Ce nouvel album s’avère être le plus varié et aussi le plus long de la longue histoire du groupe. Sur les 13 titres que propose cet opus, le groupe revient en grande partie à ses amours premières délaissant ainsi le power métal de « Jugulator ». Mais il innove également, amenant un peu d’électronique ici et là, des passages très martiaux et même un peu de rap dans certains passages vocaux.
Curieusement ce sont sur les titres les plus classiques que Priest est à la peine. En effet, à l’exception du puissant et mélodique « Machine Man » et du tubesque « Jekyll and Hide », morceau bien heavy et le plus court du disque, peu de titres ressortent du lot… « One on One » se veut longue et peu inspirée, « Close to you » est une ballade fort moyenne, « Bloodsuckers » sonne comme une mauvaise face B de « Jugulator » et « Devil Digger » est un banal titre de heavy aussi vite écouté qu’oublié.

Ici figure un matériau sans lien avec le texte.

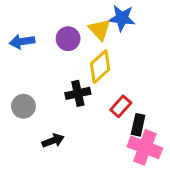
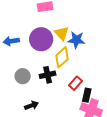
blue star: (122, 18) -> (76, 40), moved
purple circle: (68, 39) -> (41, 39), size x1.5
gray circle: (23, 106) -> (23, 76), moved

A l’opposé, les titres les plus innovants sont parmi les plus intéressants. Ainsi, des compositions comme « Subterfuge » ou « Cyberface » ont beaucoup gagné à intégrer des effets indus et électro. Sur cette dernière, Ripper chante de manière inquiétante et robotique, créant un climat assez sombre sur une mélodie de guitare imparable. Dans ce style assez martial, nous trouvons aussi « Feed on me », dans lequel la batterie de Travis fait des ravages accompagnant parfaitement le chant et dans un style plus fusion, Judas Priest nous propose le titre final « Metal Messiah » dans lequel Ripper se frotte au rap sur les couplets avec pas mal d’effets électro, avant un excellent refrain typiquement heavy métal.
La formation n’a évidemment pas oublié que derrière les T-shirts aux crânes cloutés et à l’hémoglobine coulant à flots se cache un cœur tendre. Elle nous gratifie donc de deux belles power ballade : « In Between » mélodique sur les couplets et nerveuse sur les refrains ainsi que « Lost and found » qui, sur fond de guitare acoustique, présente un Ripper très à l’aise, très éloigné de son image habituelle de hurleur.
Au delà de l’aspect mélodique retrouvé et d’un son largement plus chaleureux, c’est donc au niveau des compositions que le bât blesse. Tipton et Downing, qui ont composé le disque quasiment seuls, ont eu les yeux plus gros que le ventre et plusieurs titres ont à peine le niveau de faces B, plombant largement l’ambiance. Disque inégal avec de bonnes idées et de bons titres mais affaibli par une volonté d’en faire trop, Demolition manque un peu d’unité et alterne trop les hauts et les bas. Il mérite quand même que l’on s’y attarde un peu, rien que pour le travail de Ripper Owens qui en raison de l’échec cuisant du disque sera vite remercié après la tournée suivant la sortie.